Court of Appeals of Iowa
Jul 26, 2000
No. 0-367 / 00-0136 (Iowa Ct. App. Jul. 26, 2000)

Opinion

No. 0-367 / 00-0136.

Filed July 26, 2000.

Appeal from the Iowa District Court for Clinton County, Arlen J. Van Zee District Associate Judge.

The father of minor child J.E. appeals a district court order terminating his parental rights. AFFIRMED.

Jeffrey L. Farwell of Farwell Bruhn, Clinton, for appellant father.

Thomas J. Miller, Attorney General, Charles K. Phillips, Assistant Attorney General, and Ross Barlow, Assistant County Attorney, for appellee State.

Matthew J. Fullerton of Schoenauer, Smith Fullerton, Clinton, Guardian ad litem for minor child.

Considered by Vogel, P.J., and Mahan and Miller, JJ.


The appellant, natural father of a minor child, appeals a district court order terminating his parental rights, alleging the services provided to him by the Department of Human Services (DHS) did not reasonably accommodate him under the Americans with Disabilities Act (ADA) and the grounds for termination were not proven by clear and convincing evidence. Because we find the appellant failed to preserve error as to the issue of provision of adequate services and the record contains clear and convincing evidence to terminate parental rights, we affirm.

Background facts . Steve is the natural father of Jennifer, who was removed from parental care on October 20, 1997, at the age of one month.

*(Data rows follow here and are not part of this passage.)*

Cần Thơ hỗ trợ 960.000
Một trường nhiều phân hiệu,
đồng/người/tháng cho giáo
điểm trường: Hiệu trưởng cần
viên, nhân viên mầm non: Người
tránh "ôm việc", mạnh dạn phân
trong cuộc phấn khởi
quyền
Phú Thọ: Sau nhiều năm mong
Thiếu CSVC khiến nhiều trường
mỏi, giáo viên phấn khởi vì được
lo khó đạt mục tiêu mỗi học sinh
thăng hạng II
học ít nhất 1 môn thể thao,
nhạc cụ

Both Steve and Connie, Jennifer's mother, are mentally challenged individuals with IQ's of only 58 and 60 respectively. After the birth of Jennifer, they were afforded twenty-four hour in-home supervision and instruction with the child for the first month of her life. During this time, however, the parents were unable to make any progress in providing the necessary care for the child. Subsequent to the discovery of two deep scratches on the baby's head and the continued removal of heavy blankets placed over her head while in the crib, the child was removed and placed in a foster home. Additional efforts were then made to reunite the parents with their child. When the parents again failed to reach an acceptable level of improvement, the court terminated the parental rights of both Steve and Connie. Only Steve appeals this decision.

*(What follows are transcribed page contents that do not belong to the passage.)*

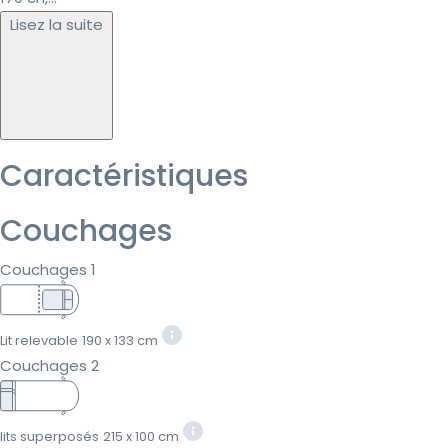
Lisez la suite
Caractéristiques
Couchages
Couchages 1
Lit relevable
190 x 133 cm
Couchages 2
lits superposés
215 x 100 cm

Scope of review . We review terminations of parental rights de novo. Iowa R. App. P. 4; In re J.D.B., 584 N.W.2d 577, 580 (Iowa App. 1998). We review the facts as well as the law and adjudicate a parent's rights anew. In re S.R., 600 N.W.2d 63, 64 (Iowa App. 1999). Our primary concern is the child's best interests, both immediate and long-term. In re J.W., 528 N.W.2d 657, 659 (Iowa App. 1995).

Adequacy of services . Steve alleges the services offered by DHS to reunite him with his child were inadequate under the ADA, given his mental disability. The State asserts because Steve raised these issues during the child in need of assistance (CINA) proceedings and failed to appeal the trial court's ruling, he has not adequately preserved error as to this issue.

The trial court entered an adjudicatory order on January 7, 1998, followed with a dispositional order on March 9, 1999. A dispositional order entered by the trial court is a final, appealable order within the meaning of the rules of appellate procedure. Iowa R. App. P. 1(a); see In re Long, 313 N.W.2d 473, 477 (Iowa 1981) (asserting a CINA case unaccompanied by a dispositional order is not a "final" order that is appealable); see also In re A.W., 464 N.W.2d 475, 477 (Iowa App. 1990) (holding the trial court order became final when the dispositional order was entered). In order to preserve error on the issue of whether Steve had been offered services that appropriately accommodated his disability under the guidelines of the federal ADA statute, Steve should have appealed the dispositional order. Having failed to do so, he has not preserved the error, which would allow this court to address the merits of his ADA claim. J.D.B., 584 N.W.2d at 581.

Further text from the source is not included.